Although some of this petition has been lost and we are left to derive meaning from its fragments, we can see that Robert Johnson ‘was Baptised’ on ‘the 28th of March 1725’; but just two months later, ‘on the 28th of May’, he was manipulated into signing an apprenticeship indenture that bound him without his consent or even his knowledge, despite the fact that, as the petition claims, his master ‘well knewe’ that Johnson could ‘neith[er] Write or Read’. Since Johnson had never been ‘acquainted’ with the content of the document, the petition argues that the indenture is ‘illegal & voyd’, that Johnson has been ‘used … with the utmost severity’.

Elsewhere in the collection, we find petitions from several apprentices requesting to be discharged from their apprenticeship indentures on the grounds of want of instruction, or of being underage, on the basis that the fundamental conditions of apprenticeship are being violated. Johnson’s case, however, points to a different constellation of questions, around who is particularly vulnerable to exploitation and coercion, and how racial difference is created in the context of those concerns.

Piecing together the history of this document from fragments is also of course a metaphor for how we excavate the histories of race, labour, and servitude in the archive: they are elusive, spotty, sometimes speculative. Since we have only a limited number of documents to which we can turn to untangle this genealogy, we are compelled to fill in the lacunae with productive speculation. The very lack of documentary evidence presents an archival problem, but also provides methodological possibilities: the gaps in the record make for an opportunity to understand how the workings of racial formation, servitude, and slavery operate: through the conflicts and slippages between what is and isn’t there, we start to discern the strategies by which early modern England participated in the project of enforced, and racialised, labour.

In the case of Robert Johnson, the fact that he cannot ‘Write or Read’ and is therefore susceptible to manipulation is not unusual for a servant; what is striking, perhaps, is the departure, in this petition, from the grounds for complaint in other petitions by presumably white, English servants—and the fact that Johnson’s master exploits this breach at all.

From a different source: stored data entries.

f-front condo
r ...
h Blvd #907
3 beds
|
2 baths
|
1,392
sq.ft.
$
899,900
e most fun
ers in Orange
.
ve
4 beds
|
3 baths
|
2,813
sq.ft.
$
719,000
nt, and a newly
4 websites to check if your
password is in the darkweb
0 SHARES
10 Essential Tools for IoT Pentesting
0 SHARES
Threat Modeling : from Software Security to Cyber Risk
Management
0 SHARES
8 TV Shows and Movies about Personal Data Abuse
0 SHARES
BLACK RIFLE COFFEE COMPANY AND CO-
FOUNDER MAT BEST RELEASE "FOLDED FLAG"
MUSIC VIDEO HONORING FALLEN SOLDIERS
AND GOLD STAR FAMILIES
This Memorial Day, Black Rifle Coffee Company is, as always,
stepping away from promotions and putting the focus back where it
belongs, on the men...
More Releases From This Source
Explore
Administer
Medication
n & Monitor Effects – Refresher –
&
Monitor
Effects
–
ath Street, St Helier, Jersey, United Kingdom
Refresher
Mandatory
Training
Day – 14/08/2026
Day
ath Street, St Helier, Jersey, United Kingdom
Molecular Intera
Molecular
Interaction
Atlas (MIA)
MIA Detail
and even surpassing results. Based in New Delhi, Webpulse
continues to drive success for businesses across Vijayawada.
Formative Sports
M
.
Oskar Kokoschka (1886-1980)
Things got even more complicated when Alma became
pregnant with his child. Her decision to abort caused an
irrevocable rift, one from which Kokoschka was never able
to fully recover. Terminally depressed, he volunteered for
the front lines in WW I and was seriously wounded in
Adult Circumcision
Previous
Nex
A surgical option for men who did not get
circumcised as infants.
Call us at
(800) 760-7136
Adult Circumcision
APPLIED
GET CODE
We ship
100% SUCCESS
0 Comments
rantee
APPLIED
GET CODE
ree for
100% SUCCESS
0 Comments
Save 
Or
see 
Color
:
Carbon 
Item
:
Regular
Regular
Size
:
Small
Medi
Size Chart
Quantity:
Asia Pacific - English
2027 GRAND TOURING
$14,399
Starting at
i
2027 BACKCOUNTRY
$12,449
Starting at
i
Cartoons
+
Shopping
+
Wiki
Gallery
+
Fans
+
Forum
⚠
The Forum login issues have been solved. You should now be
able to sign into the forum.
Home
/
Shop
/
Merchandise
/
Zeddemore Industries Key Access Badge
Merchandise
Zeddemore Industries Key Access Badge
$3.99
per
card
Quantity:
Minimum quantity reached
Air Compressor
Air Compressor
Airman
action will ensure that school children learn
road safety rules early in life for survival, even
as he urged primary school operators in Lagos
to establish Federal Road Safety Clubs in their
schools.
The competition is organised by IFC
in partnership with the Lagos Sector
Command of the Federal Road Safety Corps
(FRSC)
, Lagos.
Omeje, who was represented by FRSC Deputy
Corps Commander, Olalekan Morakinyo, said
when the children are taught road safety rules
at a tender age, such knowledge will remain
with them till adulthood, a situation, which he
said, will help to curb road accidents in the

I want to end by noting that these gaps and fragments are also part of the record of race and slavery in early modern England. Robert Johnson, we remember, has ‘lived a servant’ to his master not only in England, but also in South Carolina. And given the history of the latter place, he may, perhaps, have been an enslaved person, brought back to England from America. In light of this chilling possibility, I propose that what we see here, nestled within this record of a servant’s petition, is in fact the attempt to return Robert Johnson to a condition of bound labour which the laws of England otherwise proscribe. The legal apparatus of the petition, in other words, potentially both elides and illuminates the hidden, attempted operations of enslavement in early modern England.

It is these hidden registers and repositories of slavery that my book, Fictions of Consent, explores and uncovers. The histories of Atlantic slavery, I argue in the book, are embedded in the contexts of English service, indenture, apprenticeship, and servitude. The ‘severity’ of Robert Johnson’s inadvertent apprenticeship in this chilling, fragmentary, elusive document reveals how the architecture of English service underwrites the framework of Atlantic slavery, and calls for a renewed examination of the relationship between early modern race, labour, and class.


Further Reading on Race, Labour and the Archive in Early Modern England:

Akhimie, Patricia. Shakespeare and the Cultivation of Difference: Race and Conduct in the Early Modern World (London: Routledge, 2018).

Habib, Imtiaz. Black Lives in the English Archives, 1500-1677: Imprints of the Invisible (Aldershot: Ashgate, 2008).

Hall, Kim F. Things of Darkness: Economies of Race and Gender in Early Modern England (Ithaca, NY: Cornell University Press, 1995).


[1] London Metropolitan Archives, WJ/SP/1727/01/002.